MATT: I was reading a little bit more on this and they’re saying, “Where do we draw the line?” It could open up this door to all these other different things that people can claim are disability and we’re not going to get into this but one of the things it brings up is – and I only bring this up because it’s in the news this week very heavily and last week – gender identity disorders.
NASIR: Yeah.
MATT: I think that’s probably the next big hot topic that I think is going to come through now that we have a face on that sort of topic. It’s going to become very popular and I think there’s going to be a lot of opinions and we’re going to see – I’m sure there’s already been cases, I haven’t looked into it but I think it’s going to be even more so.
NASIR: Yeah, and I think we may have discussed – or at least touched on – in the past that a lot of states don’t have any protections for sexual orientation and definitely those states don’t have any protections for transgender or transsexual kind of classes of people. When it comes to the ADA, understand that disabilities can be both physical or mental so, if there’s some kind of gender identity issue that’s considered to be some kind of mental impairment, then that could be construed as a disability under the ADA. But whether a major life activity is somehow limited somehow by that, I’m not sure. But the point being is that – you’re right – this is something that we’re going into new territory as to how the ADA may apply to other situations, especially obesity. Obviously, it’s only become more recent because of the obesity problem in the United States.

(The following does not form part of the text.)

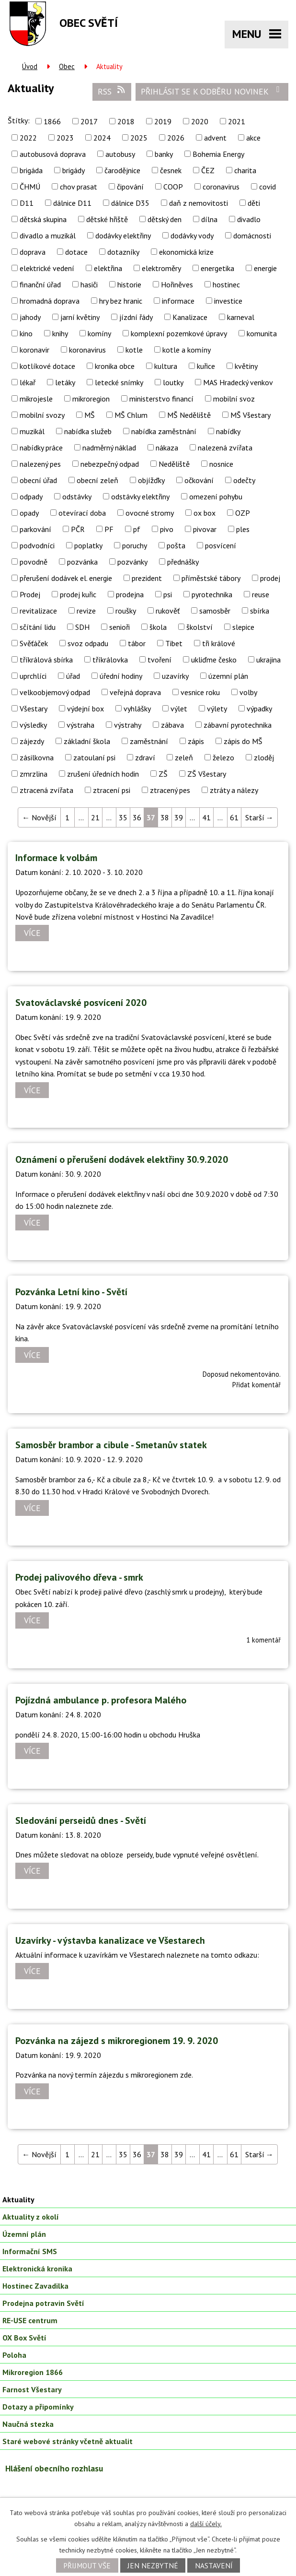 This screenshot has width=296, height=2576. What do you see at coordinates (218, 643) in the screenshot?
I see `tři králové` at bounding box center [218, 643].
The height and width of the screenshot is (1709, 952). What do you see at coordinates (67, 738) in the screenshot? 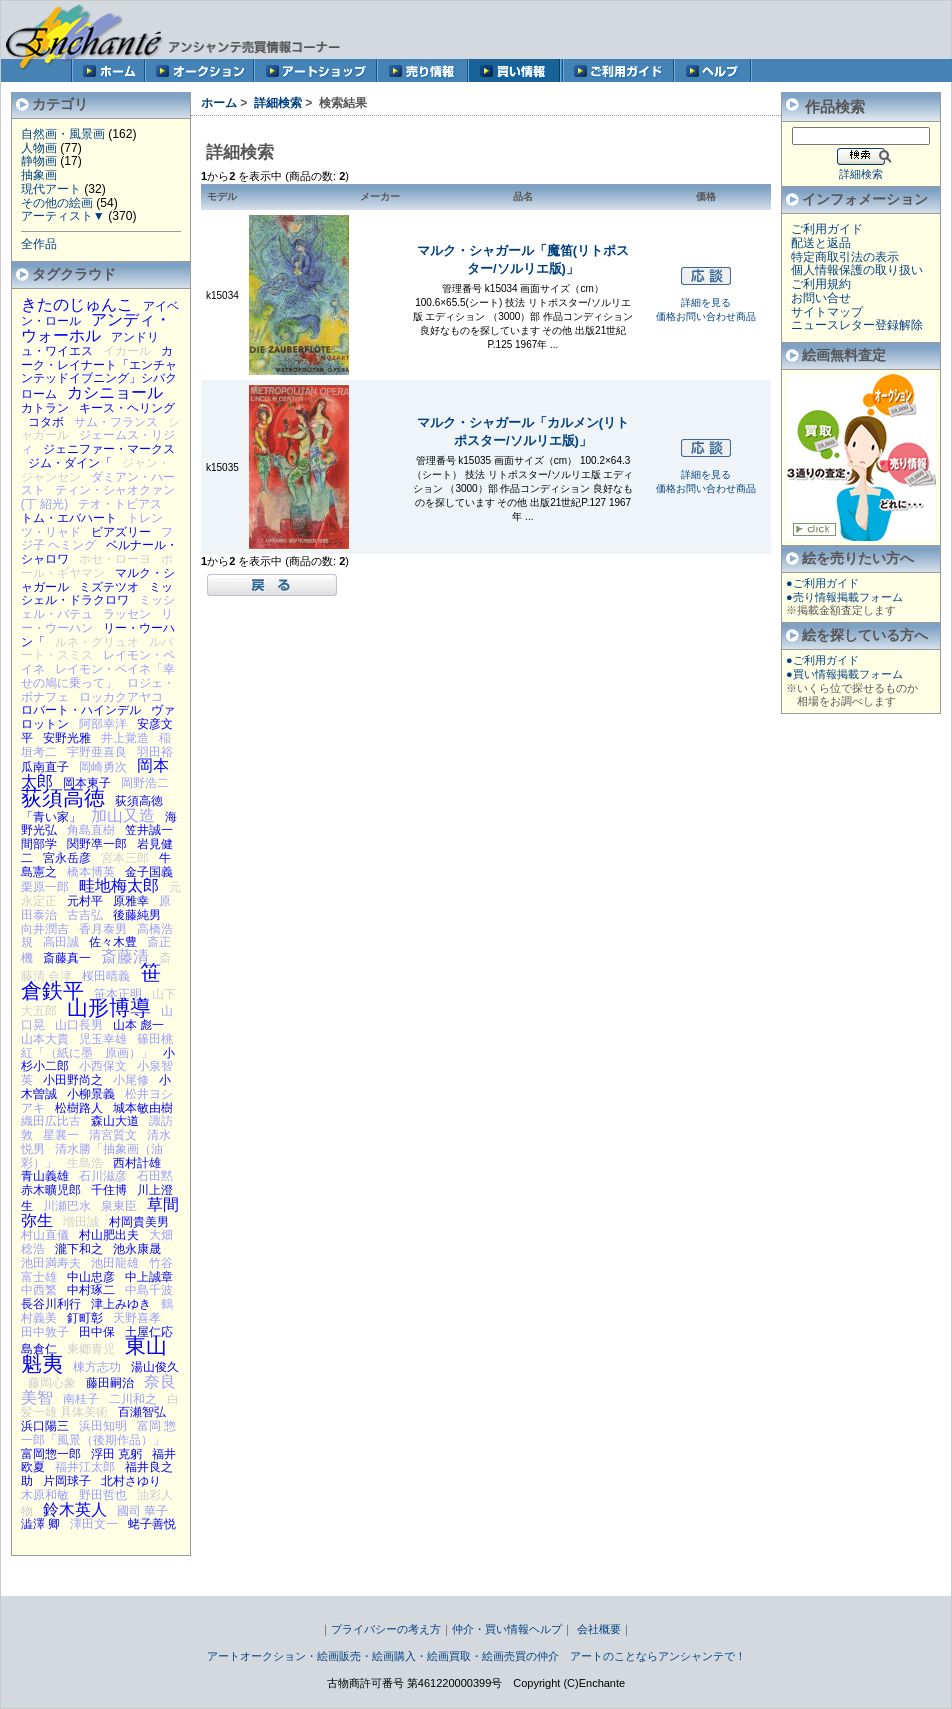 I see `安野光雅` at bounding box center [67, 738].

MATT: Yeah, I don’t know what the numbers are but it’s a lot more than it was even a decade ago. We talked about this last week too. I mean, on the podcast with the wellness programs and this kind of ties into that and it’s all kind of goes into one big topic. It’s just another one of those things that employers need to take into consideration when deciding to not hire someone or fire someone or treat someone a certain way. I know this is all very vague what I’m saying but it’s just another thing for employers to worry about.
NASIR: Yeah. All right, guys. Well, thanks for joining us.
MATT: So abrupt. Keep it sound and keep it smart.